Qu'en ce qui concerne la situation des actionnaires minoritaires d'U.T.A, en ce compris la société coopérative de main d'oeuvre, les commissaires à la fusion font observer que les nouvelles conditions d'exploitation du groupe Air France, depuis le 1er janvier 1992, ne permettent pas de reconstituer ce qu'aurait été le résultat de la société de participation ouvrière en l’absence de location-gérance et que dès lors il n'est pas possible d'indiquer avec une précision suffisante le résultat revenant à chaque actionnaire de cette société avant la fusion ;

Considérant, par ailleurs, que les contestations relatives à la réévaluation des apports, au montant du passif et aux critères de fixation de la parité d’échange ne sauraient autoriser les mesures sollicitées que si elles étaient de nature à établir que les actionnaires ont été insuffisamment ou faussement renseignés sur les conséquences de la fusion pour voter en connaissance de cause sur le projet soumis à l’assemblée générale extraordinaire du 29 décembre prochain ;

Mais qu’ainsi que l’a pertinemment relevé le tribunal de commerce au jour où le juge des référés statue, l’ensemble des actionnaires dispose d’informations suffisantes sur le projet litigieux ; qu’il suffit d’observer à cet égard qu’ont été déposés dans les délais prescrits les rapports des commissaires à la fusion et aux apports lesquels ont été communiqués à l’expert désigné par le comité d’entreprise qui a procédé à des observations critiques sur lesquelles les organes de contrôle ont apporté des réponses circonstanciées ;

Que les conséquences de l’adhésion du personnel au sol d'Air France au régime de retraite AGIRC-ARCCO n’ont pas été dissimulées puisqu’elles sont évoquées et chiffrées au point 2-6 du rapport des commissaires aux apports où sont exposées les raisons pour lesquelles ces sommes n’ont pas été provisionnées ;

Qu’en ce qui concerne le mode d’évaluation de la parité d’échange des actions des deux sociétés, essentiellement discuté, les commissaires à la fusion estiment que « dès lors que l’activité de transporteur aérien nécessite des investissements lourds, le critère de la valeur patrimoniale apparait comme un critère pertinent.

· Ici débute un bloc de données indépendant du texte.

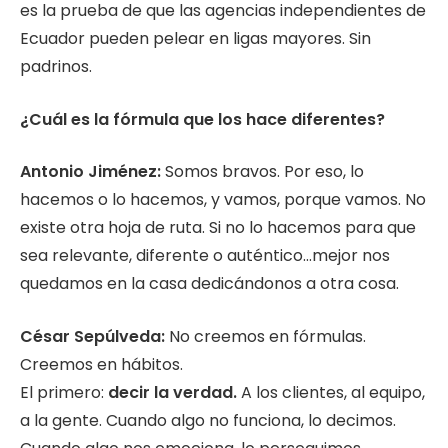
es la prueba de que las agencias independientes de
Ecuador pueden pelear en ligas mayores. Sin
padrinos.
¿Cuál es la fórmula que los hace diferentes?
Antonio Jiménez:
Somos bravos. Por eso, lo
hacemos o lo hacemos, y vamos, porque vamos. No
existe otra hoja de ruta. Si no lo hacemos para que
sea relevante, diferente o auténtico…mejor nos
quedamos en la casa dedicándonos a otra cosa.
César Sepúlveda:
No creemos en fórmulas.
Creemos en hábitos.
El primero:
decir la verdad.
A los clientes, al equipo,
a la gente. Cuando algo no funciona, lo decimos.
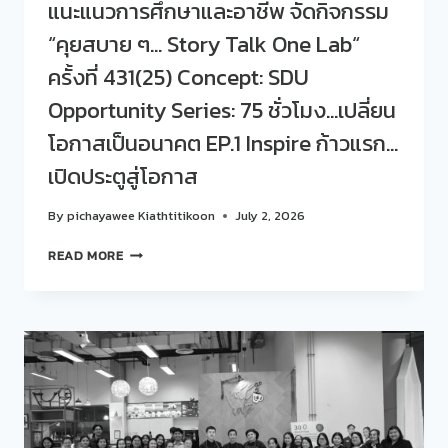
แนะแนวการศึกษาและอาชีพ จัดกิจกรรม
ONE
LAB“
“คุยสบาย ๆ… Story Talk One Lab“
ครั้ง
ที่
ครั้งที่ 431(25) Concept: SDU
432(26)
Opportunity Series: 75 ชั่วโมง…เปลี่ยน
CONCEPT:
SDU
โอกาสเป็นอนาคต EP.1 Inspire ก้าวแรก…
OPPORTUNITY
SERIES:
เปิดประตูสู่โอกาส
75
ชั่วโมง…
By
pichayawee Kiathtitikoon
July 2, 2026
เปลี่ยน
โอกาส
สวน
READ MORE
เป็น
ดุ
อนาคต
สิต
EP.
โพล
2
ร่วม
LEARN
กับ
เรียน
ศูนย์
รู้
สนเทศ
จาก
แนะแนว
คน
การ
ทำงาน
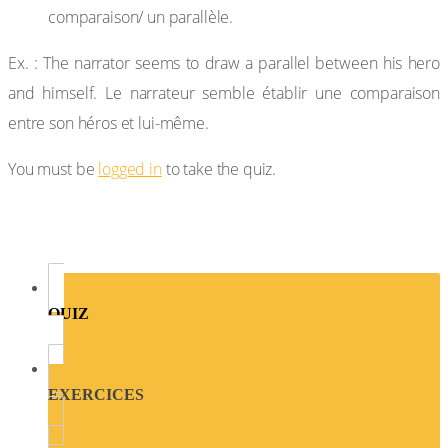
comparaison/ un parallèle.
Ex. : The narrator seems to draw a parallel between his hero
and himself. Le narrateur semble établir une comparaison
entre son héros et lui-même.
You must be
logged in
to take the quiz.
QUIZ
EXERCICES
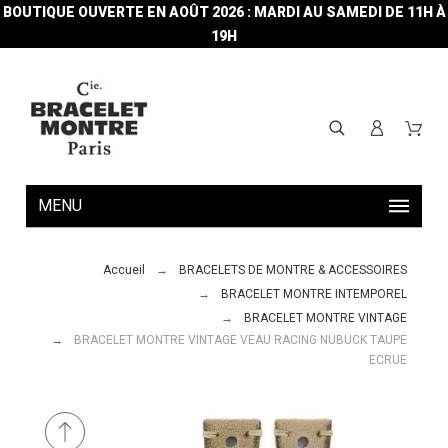
BOUTIQUE OUVERTE EN AOÛT 2026 : MARDI AU SAMEDI DE 11H À
19H
MENU
Accueil
BRACELETS DE MONTRE & ACCESSOIRES
BRACELET MONTRE INTEMPOREL
BRACELET MONTRE VINTAGE
BRACELET MONTRE VINTAGE VEAU RACING NUBUCK TAUPE
ECRUE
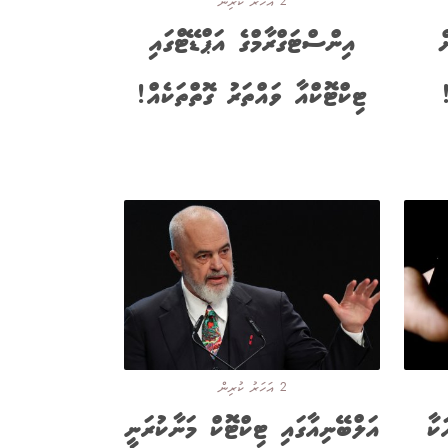
2 އަހަރު ކުރިން
ް
އިންސްޓަގްރާމްގެ އަޕްޑޭޓްގައި
ޓިކްޓޮކްއާ ވައްތަރު ގޮތްތަކެއް!
2 އަހަރު ކުރިން
ކާ
އަލްބޭނިއާގައި ޓިކްޓޮކް މަނާކުރަނީ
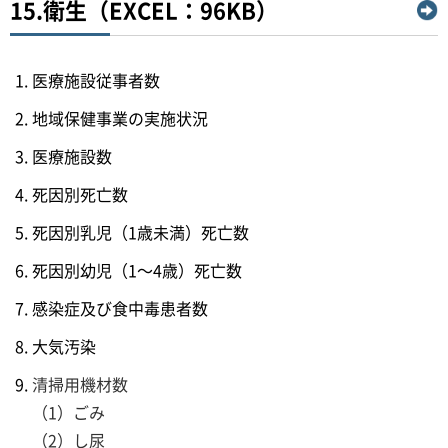
15.衛生（EXCEL：96KB）
医療施設従事者数
地域保健事業の実施状況
医療施設数
死因別死亡数
死因別乳児（1歳未満）死亡数
死因別幼児（1～4歳）死亡数
感染症及び食中毒患者数
大気汚染
清掃用機材数
（1）ごみ
（2）し尿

En effet, il donne une mesure du capital qu’il faudrait aujourd’hui investir pour reconstituer l’outil de production des deux entités en présence déduction faite de l’endettement financier. » ; que sur les observations de Didier KLING, ils ont, dans une note complémentaire du 16 décembre 1992 précisé les raisons pour lesquelles, à leur avis, les critères fondés sur le dividende, la rentabilité, les transactions récentes,  les perspectives d’exploitation, les trésoreries dégagées et le niveau d’endettement ne paraissaient pas appropriés au cas d’espèce ;

Qu'il se déduit de cet échange contradictoire d’informations et d’avis que, sur chacun des points soulevés dans ses écritures, l’appelante dispose désormais d’éléments suffisants pour que ses représentants à l’assembles générale extraordinaire du 29 décembre prochain puissent se déterminer utilement, fût-ce de manière négative, sur le projet de fusion-absorption litigieux ;

Considérant enfin que les critiques sérieuses émises par les experts désignés par le Comité d’entreprises de la société U.T.A., et développées par l’appelante, sur les modalités de la fusion ne permettent pas pour autant au juge des référés d’ordonner les mesures sollicitées et notamment le report de l’assemblée générale extraordinaire dès lors, qu’au regard des dispositions de l’article 366-1 du 23 juillet 1966, ne sont pas révélées d’irrégularités flagrantes et irrémédiables rendant imminemment probable un vice du consentement des actionnaires ou révélant de la part de la Compagnie Nationale Air France un abus évident de majorité ;

Considérant en conséquence que le jugement du tribunal de commerce doit être confirmé ;

Que l’équité ne commande par l’application de l’article 700 du nouveau Code de procédure civile en cause d’appel ;

PAR CES MOTIFS

Confirme le jugement entrepris ;

Dit n’y avoir lieu à application de l’article 700 du nouveau Code de procédure civile ;

Condamne la société coopérative de main d’oeuvre de la société à participation ouvrière U.T.A. aux dépens de l’appel et admet sur sa demande de la S.C.P. VALDELIEVRE-GARNIER au bénéfice de l’article 699 du nouveau Code de procédure civile.